> _Exercise directions_: Would you show every line from the records that holds "палаток"?
---
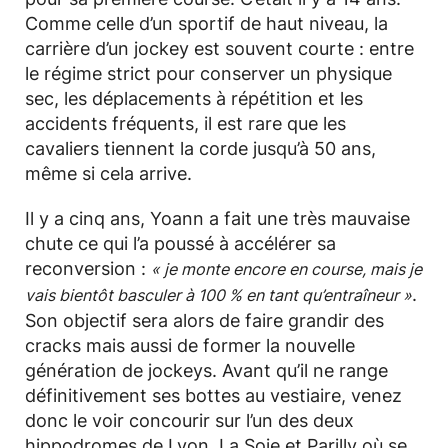
Comme celle d’un sportif de haut niveau, la
carrière d’un jockey est souvent courte : entre
le régime strict pour conserver un physique
sec, les déplacements à répétition et les
accidents fréquents, il est rare que les
cavaliers tiennent la corde jusqu’à 50 ans,
même si cela arrive.
Il y a cinq ans, Yoann a fait une très mauvaise
chute ce qui l’a poussé à accélérer sa
reconversion :
« je monte encore en course, mais je
.
vais bientôt basculer à 100 % en tant qu’entraîneur »
Son objectif sera alors de faire grandir des
cracks mais aussi de former la nouvelle
génération de jockeys. Avant qu’il ne range
définitivement ses bottes au vestiaire, venez
donc le voir concourir sur l’un des deux
hippodromes de Lyon, La Soie et Parilly où se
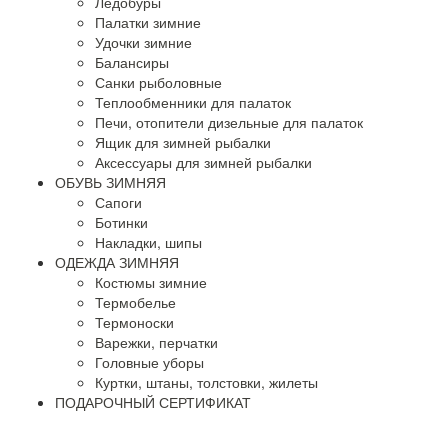
Ледобуры
Палатки зимние
Удочки зимние
Балансиры
Санки рыболовные
Теплообменники для палаток
Печи, отопители дизельные для палаток
Ящик для зимней рыбалки
Аксессуары для зимней рыбалки
ОБУВЬ ЗИМНЯЯ
Сапоги
Ботинки
Накладки, шипы
ОДЕЖДА ЗИМНЯЯ
Костюмы зимние
Термобелье
Термоноски
Варежки, перчатки
Головные уборы
Куртки, штаны, толстовки, жилеты
ПОДАРОЧНЫЙ СЕРТИФИКАТ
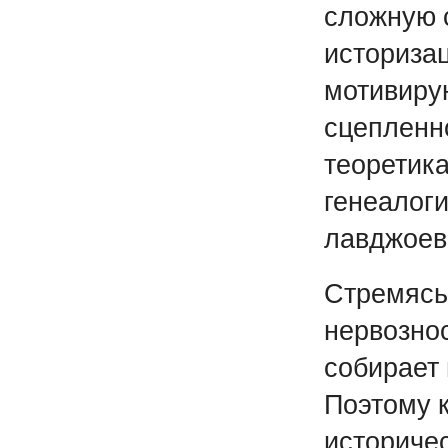
сложную с
историза
мотивиру
сцепленн
теоретика
генеалоги
лавджоевс
Стремясь
нервознос
собирает 
Поэтому 
историче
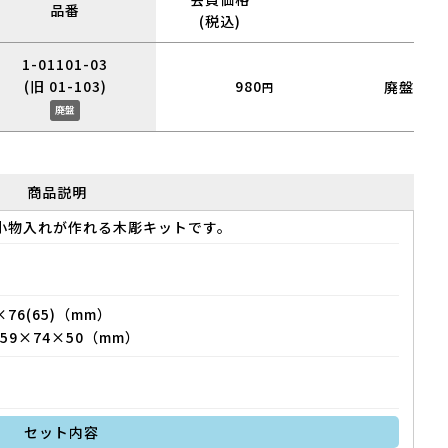
品番
(税込)
1-01101-03
(旧 01-103)
980
廃盤
円
廃盤
商品説明
小物入れが作れる木彫キットです。
76(65)（mm）
9×74×50（mm）
セット内容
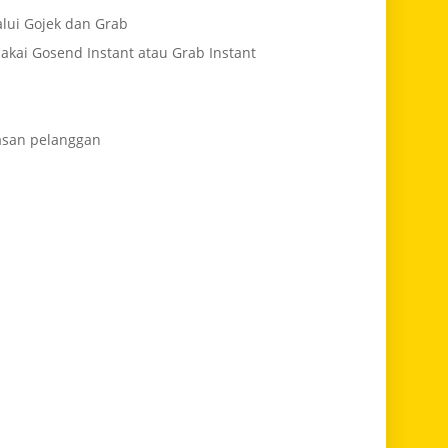
lui Gojek dan Grab
akai Gosend Instant atau Grab Instant
asan pelanggan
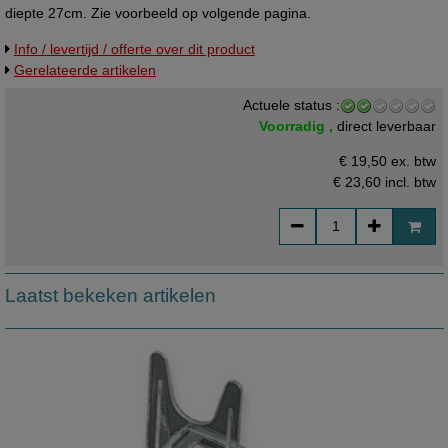
diepte 27cm. Zie voorbeeld op volgende pagina.
Info / levertijd / offerte over dit product
Gerelateerde artikelen
Actuele status :
Voorradig ,
direct leverbaar
€ 19,50 ex. btw
€ 23,60
incl. btw
Laatst bekeken artikelen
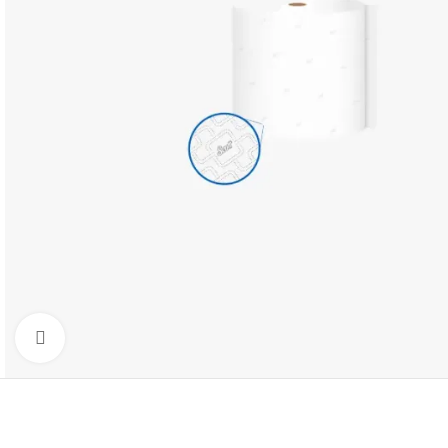
Clic para agrandar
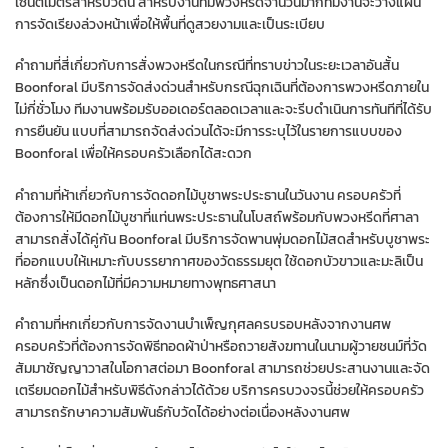
เซนติเมตรสำหรับวัดนี้ สำหรับงานที่มีพวงหรีดจำนวนมากทีมงานจะวางแผน
การจัดเรียงล่วงหน้าเพื่อให้พื้นที่ดูสวยงามและเป็นระเบียบ
คำถามที่สี่เกี่ยวกับการสั่งพวงหรีดในกรณีที่ทราบข่าวในระยะเวลาอันสั้น
Boonforal มีบริการจัดส่งด่วนสำหรับกรณีฉุกเฉินที่ต้องการพวงหรีดภายใน
ไม่กี่ชั่วโมง ทีมงานพร้อมรับออเดอร์ตลอดเวลาและจะรีบดำเนินการทันทีที่ได้รับ
การยืนยัน แบบที่สามารถจัดส่งด่วนได้จะมีการระบุไว้ในรายการแบบของ
Boonforal เพื่อให้ครอบครัวเลือกได้สะดวก
คำถามที่ห้าเกี่ยวกับการจัดดอกไม้บูชาพระประธานในวันงาน ครอบครัวที่
ต้องการให้มีดอกไม้บูชาที่แท่นพระประธานในโบสถ์พร้อมกับพวงหรีดที่ศาลา
สามารถสั่งได้คู่กัน Boonforal มีบริการจัดพานพุ่มดอกไม้สดสำหรับบูชาพระ
ที่ออกแบบให้เหมาะกับบรรยากาศของวัดธรรมยุต ใช้ดอกบัวขาวและมะลิเป็น
หลักซึ่งเป็นดอกไม้ที่มีความหมายทางพุทธศาสนา
คำถามที่หกเกี่ยวกับการจัดงานบำเพ็ญกุศลครบรอบหลังจากงานศพ
ครอบครัวที่ต้องการจัดพิธีทอดผ้าป่าหรือถวายสังฆทานในนามผู้วายชนม์ที่วัด
สัมมาชัญญาวาสในโอกาสต่อมา Boonforal สามารถช่วยประสานงานและจัด
เตรียมดอกไม้สำหรับพิธีดังกล่าวได้ด้วย บริการครบวงจรนี้ช่วยให้ครอบครัว
สามารถรักษาความสัมพันธ์กับวัดได้อย่างต่อเนื่องหลังงานศพ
---
> _Written solution_:
Теплообменники для палаток
Печи, отопители дизельные для палаток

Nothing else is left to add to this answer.